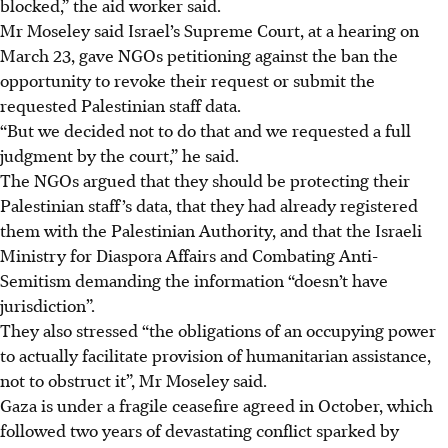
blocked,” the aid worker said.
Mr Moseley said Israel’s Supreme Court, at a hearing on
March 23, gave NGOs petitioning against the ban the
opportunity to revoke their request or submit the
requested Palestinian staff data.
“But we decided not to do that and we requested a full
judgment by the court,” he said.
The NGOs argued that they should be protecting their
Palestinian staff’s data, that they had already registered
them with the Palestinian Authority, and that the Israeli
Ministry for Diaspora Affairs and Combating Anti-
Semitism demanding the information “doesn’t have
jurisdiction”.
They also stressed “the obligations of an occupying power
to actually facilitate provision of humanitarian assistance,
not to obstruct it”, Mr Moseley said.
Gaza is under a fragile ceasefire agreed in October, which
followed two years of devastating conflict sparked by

· · ·

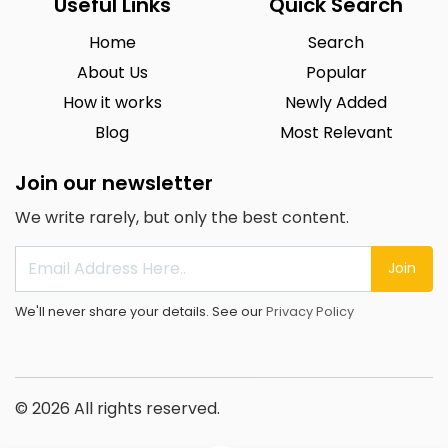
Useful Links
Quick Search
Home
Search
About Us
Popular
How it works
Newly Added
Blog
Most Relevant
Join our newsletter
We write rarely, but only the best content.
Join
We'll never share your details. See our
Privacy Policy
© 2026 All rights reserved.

· · ·

### [WHAT THIS TASK INVOLVES]
Look for the word "data" in the listing above and state how many lines have it; give the number and nothing else.

### [RESPONSE]
2